Your attention both creates the world (as you perceive it) and it creates you. (It is for this reason that you should attend to meaning and not gratification, beauty and not utility, play and not power). Unconsciously, as you attend to the facets of reality that call to you, you develop visions of the future. This is an inevitable consequence of thought - it is thought itself. Every once in a while, a vision permeates the unconscious so much that you become aware of it as a goal. At this point the approach by which you decipher your calling becomes crucial.
How does a calling present itself for you to decode it? It seems like initially, it does exactly that. It’s a bush that burns in the darkness or a pillar of darkness that attracts you during the day. It’s a rock of order in an ocean of chaos or the snake of chaos in the garden of order. Naturally, you follow it, observe it, evaluate it, and construct a representation of it in your mind so that you can interact with it without consequence. This way you can go deeper into the burning bush without being burned. Eventually, a substantial image has been instilled. As a consequence of your investigation, you can imagine the world you were called to live in and this gives you hope for the future.

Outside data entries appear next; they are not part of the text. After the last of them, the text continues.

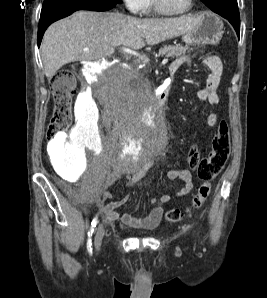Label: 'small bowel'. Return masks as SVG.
Here are the masks:
<instances>
[{
  "mask_svg": "<svg viewBox=\"0 0 267 298\" xmlns=\"http://www.w3.org/2000/svg\"><path fill=\"white\" fill-rule=\"evenodd\" d=\"M190 62V58L187 56H182L174 60L170 65V71L174 74L179 68L183 65H186ZM203 64L208 68L209 74L205 79L203 88L199 89L196 92V97L205 101L211 105H217L220 102L219 96V85L223 72V65L220 58L216 55L205 54L202 57ZM206 121L209 126L215 127L219 124L218 116L215 113H210L206 117ZM60 138H64L63 135H60ZM71 146H78L74 136L69 137ZM142 176V172L134 173L130 177V182L136 184ZM167 177L170 180L180 179L183 182V186L171 194H163L158 198L151 199L150 203L154 206L150 213L145 217H135L129 213H124L120 215L117 212V208L122 206L126 201L127 197L121 200L114 201L113 194L109 190H102L100 192H92L87 194L86 199L90 202L96 203L102 214L105 216L106 220L110 223H113L117 220H120L121 223L132 229H143V230H152L156 228L163 214V205L170 202L175 197H181L189 194L193 189V181L191 174L184 169H171L167 172Z\"/></svg>",
  "mask_w": 267,
  "mask_h": 298,
  "instance_id": "c3829d8e",
  "label": "small bowel"
}]
</instances>
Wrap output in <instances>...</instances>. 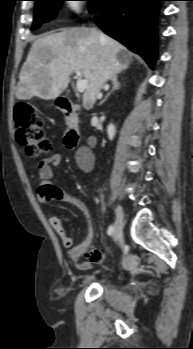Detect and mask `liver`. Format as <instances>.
<instances>
[{"instance_id": "liver-1", "label": "liver", "mask_w": 193, "mask_h": 349, "mask_svg": "<svg viewBox=\"0 0 193 349\" xmlns=\"http://www.w3.org/2000/svg\"><path fill=\"white\" fill-rule=\"evenodd\" d=\"M125 52L118 41L91 28L45 34L31 46L20 71L16 97L55 99L67 88L70 75L79 71L88 80L83 106L91 109L106 81L127 69L128 64L118 57Z\"/></svg>"}]
</instances>
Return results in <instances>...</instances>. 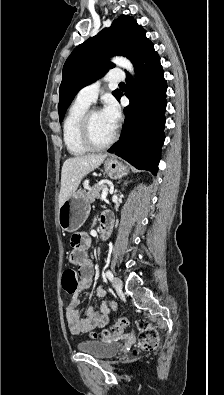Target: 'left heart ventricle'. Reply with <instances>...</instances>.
<instances>
[{
  "label": "left heart ventricle",
  "mask_w": 224,
  "mask_h": 395,
  "mask_svg": "<svg viewBox=\"0 0 224 395\" xmlns=\"http://www.w3.org/2000/svg\"><path fill=\"white\" fill-rule=\"evenodd\" d=\"M90 129L93 140L98 144H103L108 141L115 130V128L103 117L100 111L92 115Z\"/></svg>",
  "instance_id": "obj_1"
}]
</instances>
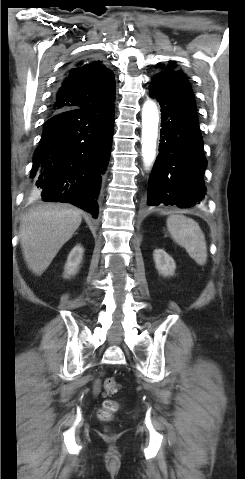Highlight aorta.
<instances>
[{"instance_id": "aorta-1", "label": "aorta", "mask_w": 245, "mask_h": 479, "mask_svg": "<svg viewBox=\"0 0 245 479\" xmlns=\"http://www.w3.org/2000/svg\"><path fill=\"white\" fill-rule=\"evenodd\" d=\"M159 113L153 101H146L142 109V156L146 167H150L156 156Z\"/></svg>"}]
</instances>
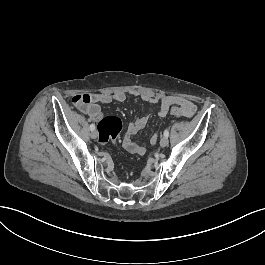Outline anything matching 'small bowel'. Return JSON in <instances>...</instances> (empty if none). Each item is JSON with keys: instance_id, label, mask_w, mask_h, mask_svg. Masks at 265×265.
<instances>
[{"instance_id": "obj_1", "label": "small bowel", "mask_w": 265, "mask_h": 265, "mask_svg": "<svg viewBox=\"0 0 265 265\" xmlns=\"http://www.w3.org/2000/svg\"><path fill=\"white\" fill-rule=\"evenodd\" d=\"M91 99V102L83 106L81 110L91 120L98 121L102 116L101 104L123 103L126 100V94L123 91H116L114 93H95L91 96ZM141 99L148 104H158L157 114L161 117L168 114L165 105L167 101L171 99L178 101L179 105L182 106L185 111L186 118L191 117L197 110V106L194 102L180 96H154L148 93H143L141 95ZM148 121L149 117L144 116L129 123L122 141L123 147L129 153L136 155H144L146 153V148L143 145L134 142L132 138L148 124ZM157 140V133H153L150 136V143L155 145Z\"/></svg>"}]
</instances>
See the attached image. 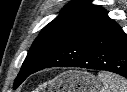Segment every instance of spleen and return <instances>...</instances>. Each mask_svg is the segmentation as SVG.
Instances as JSON below:
<instances>
[{"mask_svg":"<svg viewBox=\"0 0 127 92\" xmlns=\"http://www.w3.org/2000/svg\"><path fill=\"white\" fill-rule=\"evenodd\" d=\"M98 79L103 85L100 92H127V80L118 75L100 72Z\"/></svg>","mask_w":127,"mask_h":92,"instance_id":"spleen-1","label":"spleen"}]
</instances>
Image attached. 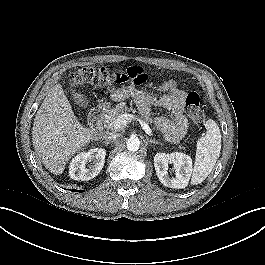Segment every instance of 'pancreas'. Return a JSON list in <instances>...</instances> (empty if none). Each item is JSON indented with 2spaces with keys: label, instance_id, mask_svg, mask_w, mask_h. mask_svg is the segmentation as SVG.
<instances>
[{
  "label": "pancreas",
  "instance_id": "obj_1",
  "mask_svg": "<svg viewBox=\"0 0 265 265\" xmlns=\"http://www.w3.org/2000/svg\"><path fill=\"white\" fill-rule=\"evenodd\" d=\"M129 110L130 109L127 107V105L125 103H120L115 108L110 109L105 115V118L103 121L104 127L107 130H112V131L113 130L117 131V130L123 129L124 126L120 129H115L114 123L120 115L126 113ZM146 120L152 122V119L149 117H147ZM179 148L185 150V147L183 145H179Z\"/></svg>",
  "mask_w": 265,
  "mask_h": 265
}]
</instances>
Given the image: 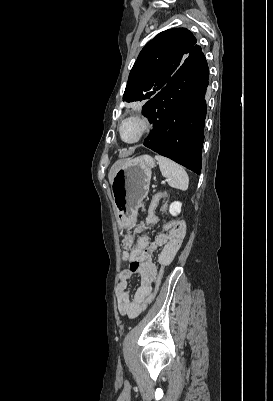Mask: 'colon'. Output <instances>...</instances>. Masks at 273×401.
Listing matches in <instances>:
<instances>
[{"label":"colon","instance_id":"5ec220e1","mask_svg":"<svg viewBox=\"0 0 273 401\" xmlns=\"http://www.w3.org/2000/svg\"><path fill=\"white\" fill-rule=\"evenodd\" d=\"M165 237V236H164ZM174 241H181L183 235L181 232H174L172 235ZM143 282H150L152 280V275L150 273H143L141 276Z\"/></svg>","mask_w":273,"mask_h":401}]
</instances>
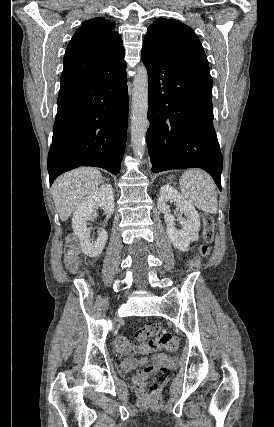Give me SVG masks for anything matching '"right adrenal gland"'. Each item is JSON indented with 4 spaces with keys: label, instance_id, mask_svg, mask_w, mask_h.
<instances>
[{
    "label": "right adrenal gland",
    "instance_id": "2a0ac1e0",
    "mask_svg": "<svg viewBox=\"0 0 274 427\" xmlns=\"http://www.w3.org/2000/svg\"><path fill=\"white\" fill-rule=\"evenodd\" d=\"M103 182H109V180H103Z\"/></svg>",
    "mask_w": 274,
    "mask_h": 427
}]
</instances>
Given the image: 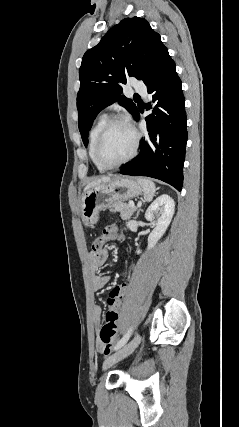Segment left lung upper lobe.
Listing matches in <instances>:
<instances>
[{
	"mask_svg": "<svg viewBox=\"0 0 239 427\" xmlns=\"http://www.w3.org/2000/svg\"><path fill=\"white\" fill-rule=\"evenodd\" d=\"M171 61L160 35L139 17L123 19L88 50L79 70L77 95L78 127L84 145L94 119L106 106L118 101L133 116L138 112L132 100L120 95V84H126L128 76L147 85Z\"/></svg>",
	"mask_w": 239,
	"mask_h": 427,
	"instance_id": "left-lung-upper-lobe-1",
	"label": "left lung upper lobe"
}]
</instances>
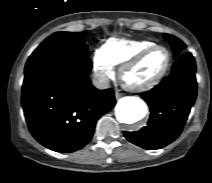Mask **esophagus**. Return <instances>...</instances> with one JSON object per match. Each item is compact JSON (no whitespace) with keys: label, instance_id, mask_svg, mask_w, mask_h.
Returning a JSON list of instances; mask_svg holds the SVG:
<instances>
[{"label":"esophagus","instance_id":"34e87169","mask_svg":"<svg viewBox=\"0 0 212 183\" xmlns=\"http://www.w3.org/2000/svg\"><path fill=\"white\" fill-rule=\"evenodd\" d=\"M121 96H122V94H121L119 91H116V92H115V98H116V99H120Z\"/></svg>","mask_w":212,"mask_h":183}]
</instances>
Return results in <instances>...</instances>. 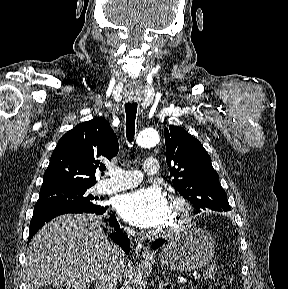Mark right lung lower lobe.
<instances>
[{
	"mask_svg": "<svg viewBox=\"0 0 288 289\" xmlns=\"http://www.w3.org/2000/svg\"><path fill=\"white\" fill-rule=\"evenodd\" d=\"M107 211V207L101 206L98 209L94 210H82L70 207H43L34 209L33 217L30 222V231H29V241L34 236V234L48 221L53 219L56 216L67 214V213H94L96 215H102ZM109 224L114 228L115 232L110 234V238L116 242L126 254L130 251V241L125 234L122 233L120 226L114 215H110ZM28 241V242H29Z\"/></svg>",
	"mask_w": 288,
	"mask_h": 289,
	"instance_id": "1",
	"label": "right lung lower lobe"
}]
</instances>
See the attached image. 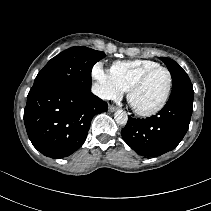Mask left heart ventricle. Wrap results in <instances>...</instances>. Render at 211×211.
<instances>
[{"instance_id":"obj_1","label":"left heart ventricle","mask_w":211,"mask_h":211,"mask_svg":"<svg viewBox=\"0 0 211 211\" xmlns=\"http://www.w3.org/2000/svg\"><path fill=\"white\" fill-rule=\"evenodd\" d=\"M168 85V75L164 70L153 72L144 84L133 94L132 103L140 110H149L163 99Z\"/></svg>"}]
</instances>
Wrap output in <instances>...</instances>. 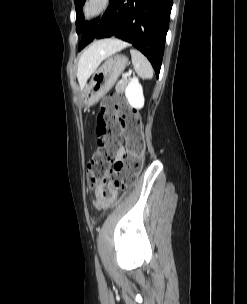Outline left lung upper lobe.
<instances>
[{
    "label": "left lung upper lobe",
    "mask_w": 247,
    "mask_h": 304,
    "mask_svg": "<svg viewBox=\"0 0 247 304\" xmlns=\"http://www.w3.org/2000/svg\"><path fill=\"white\" fill-rule=\"evenodd\" d=\"M75 5H76V12H77V16H76V31L77 33H80L82 31H84L86 28H88L89 26L95 24L97 20H94L92 22H84V16L81 10V7L83 6L85 0H74Z\"/></svg>",
    "instance_id": "5c2ea615"
}]
</instances>
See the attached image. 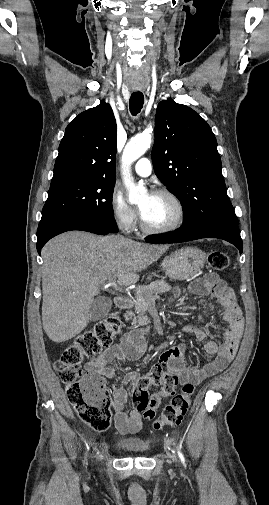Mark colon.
Returning <instances> with one entry per match:
<instances>
[{
    "mask_svg": "<svg viewBox=\"0 0 269 505\" xmlns=\"http://www.w3.org/2000/svg\"><path fill=\"white\" fill-rule=\"evenodd\" d=\"M208 264L215 271H223L229 266V257L221 250H212L208 255ZM120 329L119 316L113 312L68 345L54 364L61 381L66 385L68 399L77 415L96 431H104L110 426V400L102 377L83 373L81 366L84 360L97 357L108 347ZM177 384L174 376L152 367L133 389V405L148 419L155 416L158 405V399L149 395L148 389L151 386L160 387L163 396H172L170 403L153 423L156 430L178 425L190 407L194 385L186 383L181 392L175 394Z\"/></svg>",
    "mask_w": 269,
    "mask_h": 505,
    "instance_id": "1",
    "label": "colon"
}]
</instances>
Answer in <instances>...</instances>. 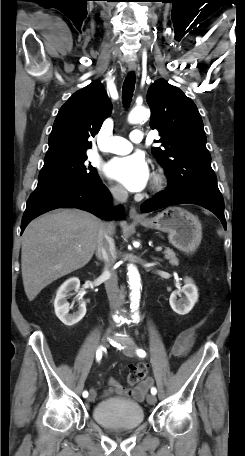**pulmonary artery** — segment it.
Wrapping results in <instances>:
<instances>
[{"instance_id": "1", "label": "pulmonary artery", "mask_w": 245, "mask_h": 456, "mask_svg": "<svg viewBox=\"0 0 245 456\" xmlns=\"http://www.w3.org/2000/svg\"><path fill=\"white\" fill-rule=\"evenodd\" d=\"M143 136L141 130H133L130 133L129 140L119 136H113L108 138L100 149L107 153L126 154L132 150L133 143H140L143 140Z\"/></svg>"}]
</instances>
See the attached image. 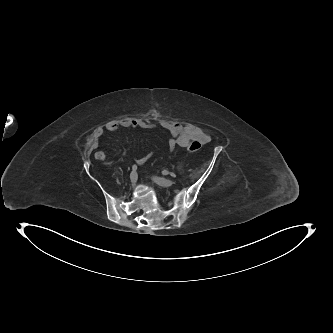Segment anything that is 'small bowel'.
I'll use <instances>...</instances> for the list:
<instances>
[{
  "instance_id": "1",
  "label": "small bowel",
  "mask_w": 333,
  "mask_h": 333,
  "mask_svg": "<svg viewBox=\"0 0 333 333\" xmlns=\"http://www.w3.org/2000/svg\"><path fill=\"white\" fill-rule=\"evenodd\" d=\"M160 127L169 134L168 149L174 151L177 147L186 148L189 150L190 144L193 141H199L202 144H206L210 141V136L205 133L200 127L194 124H182L175 121L163 120L160 122ZM154 127L149 121L143 119L126 118L118 121H110L106 124L105 128L110 131H116L120 128H140L151 129ZM103 135V129L97 128L88 143L91 150H96L99 146L100 138ZM94 157L96 160L105 161L107 155L103 151H95ZM152 153H148L145 156L136 160L137 164L144 165L150 160Z\"/></svg>"
}]
</instances>
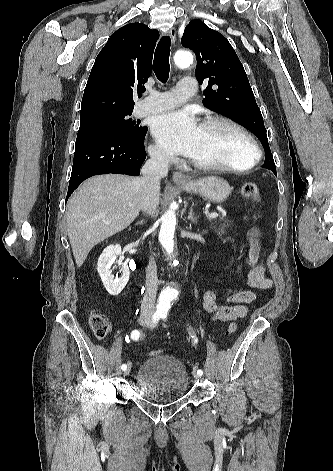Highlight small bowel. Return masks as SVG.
<instances>
[{
	"label": "small bowel",
	"instance_id": "small-bowel-1",
	"mask_svg": "<svg viewBox=\"0 0 333 471\" xmlns=\"http://www.w3.org/2000/svg\"><path fill=\"white\" fill-rule=\"evenodd\" d=\"M248 251L246 263L250 267L248 285L253 289L266 290L272 287V280L266 275V268L260 261L259 232L252 228L247 233ZM257 295L252 290H238L229 293L223 303L215 291H205L202 306L205 314L216 322H230L245 318L248 305L256 301Z\"/></svg>",
	"mask_w": 333,
	"mask_h": 471
}]
</instances>
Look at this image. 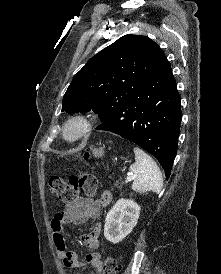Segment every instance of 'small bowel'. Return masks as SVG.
<instances>
[{
	"label": "small bowel",
	"mask_w": 221,
	"mask_h": 274,
	"mask_svg": "<svg viewBox=\"0 0 221 274\" xmlns=\"http://www.w3.org/2000/svg\"><path fill=\"white\" fill-rule=\"evenodd\" d=\"M112 201V193L104 190L99 199L77 198L70 202L62 211L56 213L51 221L53 231V240L57 255L62 259L64 265L68 268L83 269L89 268L88 274H100L102 270L101 254L96 250L99 247V236L102 231L101 223H97L91 232L83 234L80 239L85 247L92 250L87 254L86 262L80 261L76 252L67 250L64 225H80L90 219L98 218L102 208L106 207ZM76 274H82L81 271Z\"/></svg>",
	"instance_id": "1"
}]
</instances>
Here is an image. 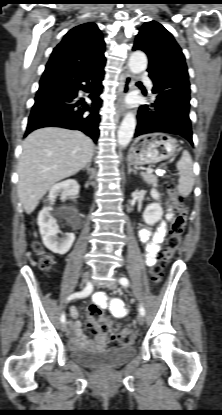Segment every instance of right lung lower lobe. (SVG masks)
Returning <instances> with one entry per match:
<instances>
[{
  "instance_id": "obj_1",
  "label": "right lung lower lobe",
  "mask_w": 222,
  "mask_h": 415,
  "mask_svg": "<svg viewBox=\"0 0 222 415\" xmlns=\"http://www.w3.org/2000/svg\"><path fill=\"white\" fill-rule=\"evenodd\" d=\"M104 66L88 70L47 65L40 80L25 136L42 127L77 129L97 142L102 104ZM79 90L89 92L91 106L77 100Z\"/></svg>"
}]
</instances>
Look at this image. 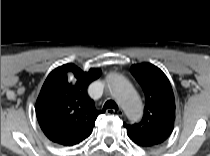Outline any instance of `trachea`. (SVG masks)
Instances as JSON below:
<instances>
[{
    "instance_id": "3493384b",
    "label": "trachea",
    "mask_w": 210,
    "mask_h": 156,
    "mask_svg": "<svg viewBox=\"0 0 210 156\" xmlns=\"http://www.w3.org/2000/svg\"><path fill=\"white\" fill-rule=\"evenodd\" d=\"M109 108L117 110L118 106L116 105V103L114 101L108 100L104 104L103 109H109Z\"/></svg>"
}]
</instances>
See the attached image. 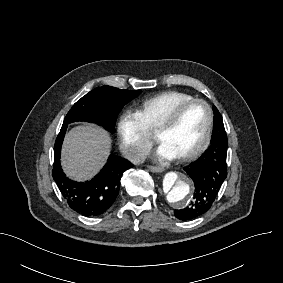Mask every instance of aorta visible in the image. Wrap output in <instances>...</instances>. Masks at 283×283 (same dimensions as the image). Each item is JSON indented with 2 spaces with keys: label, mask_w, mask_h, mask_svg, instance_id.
Returning <instances> with one entry per match:
<instances>
[{
  "label": "aorta",
  "mask_w": 283,
  "mask_h": 283,
  "mask_svg": "<svg viewBox=\"0 0 283 283\" xmlns=\"http://www.w3.org/2000/svg\"><path fill=\"white\" fill-rule=\"evenodd\" d=\"M160 194L170 205L185 207L192 200L193 182L184 172H168L163 177Z\"/></svg>",
  "instance_id": "762f6f07"
}]
</instances>
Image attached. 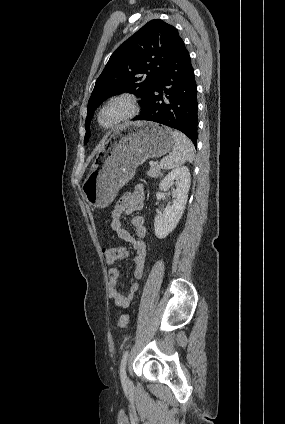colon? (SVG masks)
<instances>
[{
    "mask_svg": "<svg viewBox=\"0 0 285 424\" xmlns=\"http://www.w3.org/2000/svg\"><path fill=\"white\" fill-rule=\"evenodd\" d=\"M103 254L108 263H116L123 259L124 253L122 248L116 246H106L103 248ZM129 323V318L127 314H123L120 316L118 320V325L121 328H126Z\"/></svg>",
    "mask_w": 285,
    "mask_h": 424,
    "instance_id": "obj_1",
    "label": "colon"
}]
</instances>
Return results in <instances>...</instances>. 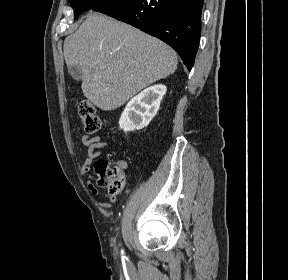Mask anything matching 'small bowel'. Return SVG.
<instances>
[{"mask_svg":"<svg viewBox=\"0 0 288 280\" xmlns=\"http://www.w3.org/2000/svg\"><path fill=\"white\" fill-rule=\"evenodd\" d=\"M82 144L87 148V158L82 165L81 172L82 174L86 175L88 178V188L94 196H99L100 192L96 185L91 181V165L94 159L100 157L102 155L101 150L107 146V143L101 140L100 136H92L90 137L88 134L83 135L82 137ZM123 169L127 168L125 162H121ZM115 195H105L104 201L99 202V205L103 208H109L111 203L115 201Z\"/></svg>","mask_w":288,"mask_h":280,"instance_id":"small-bowel-1","label":"small bowel"}]
</instances>
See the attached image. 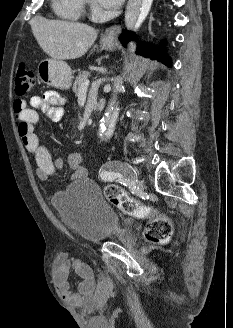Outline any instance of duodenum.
<instances>
[{"instance_id": "duodenum-1", "label": "duodenum", "mask_w": 233, "mask_h": 328, "mask_svg": "<svg viewBox=\"0 0 233 328\" xmlns=\"http://www.w3.org/2000/svg\"><path fill=\"white\" fill-rule=\"evenodd\" d=\"M106 106V100L104 98H100L96 103V108L98 111H102Z\"/></svg>"}]
</instances>
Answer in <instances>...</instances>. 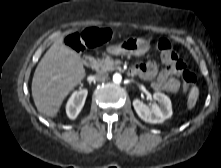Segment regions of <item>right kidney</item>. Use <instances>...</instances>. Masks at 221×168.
<instances>
[{
  "label": "right kidney",
  "mask_w": 221,
  "mask_h": 168,
  "mask_svg": "<svg viewBox=\"0 0 221 168\" xmlns=\"http://www.w3.org/2000/svg\"><path fill=\"white\" fill-rule=\"evenodd\" d=\"M87 94L86 89H81L71 95L66 105V113L70 119H75L78 116L84 106Z\"/></svg>",
  "instance_id": "ca27d5eb"
}]
</instances>
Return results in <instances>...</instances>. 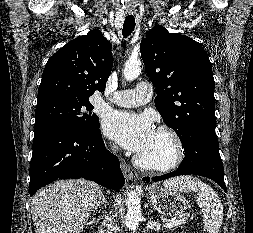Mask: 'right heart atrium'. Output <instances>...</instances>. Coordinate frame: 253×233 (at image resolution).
Wrapping results in <instances>:
<instances>
[{
    "mask_svg": "<svg viewBox=\"0 0 253 233\" xmlns=\"http://www.w3.org/2000/svg\"><path fill=\"white\" fill-rule=\"evenodd\" d=\"M111 148L114 149L115 147L112 145Z\"/></svg>",
    "mask_w": 253,
    "mask_h": 233,
    "instance_id": "1",
    "label": "right heart atrium"
}]
</instances>
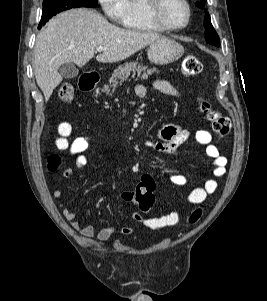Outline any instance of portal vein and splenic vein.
<instances>
[{
	"label": "portal vein and splenic vein",
	"mask_w": 267,
	"mask_h": 301,
	"mask_svg": "<svg viewBox=\"0 0 267 301\" xmlns=\"http://www.w3.org/2000/svg\"><path fill=\"white\" fill-rule=\"evenodd\" d=\"M104 50H106L105 47H102V46L97 47V51H98V52H102V51H104Z\"/></svg>",
	"instance_id": "18ae733b"
}]
</instances>
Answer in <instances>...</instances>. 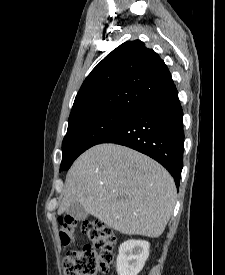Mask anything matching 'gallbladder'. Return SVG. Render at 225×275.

What could you make of that? Often it remains dormant, serving as an ideal that we unconsciously reach up to. Sometimes (when regarded with humility and curiosity) it imbues life with meaning, and sometimes (when regarded with pride) it brings us bitterness and resentment, painfully revealing our inadequacies. But if we are to interact with it consciously, what is the best way to analyze its content (the meaning is not implicit although it is often mistaken to be so. The worst mistake is to presume to know what it means). Firstly, to determine whether or not it is pathological, it can be fractionated into a set of desires and ambitions. It’s possible that this vision only emerged because it was the most convenient way to piece together and represent the puzzle of your desires. For example, if you (consciously or not) desire social status and admiration, you want to be wealthy and productive, and you grew up around doctors, medicine might call to you despite not being best for you. Social status and admiration might be too big a piece of that puzzle. They might need to be substituted. While you can’t analyze the image and each piece with perfect precision, it would be beneficial to do more than zero deconstruction or analysis.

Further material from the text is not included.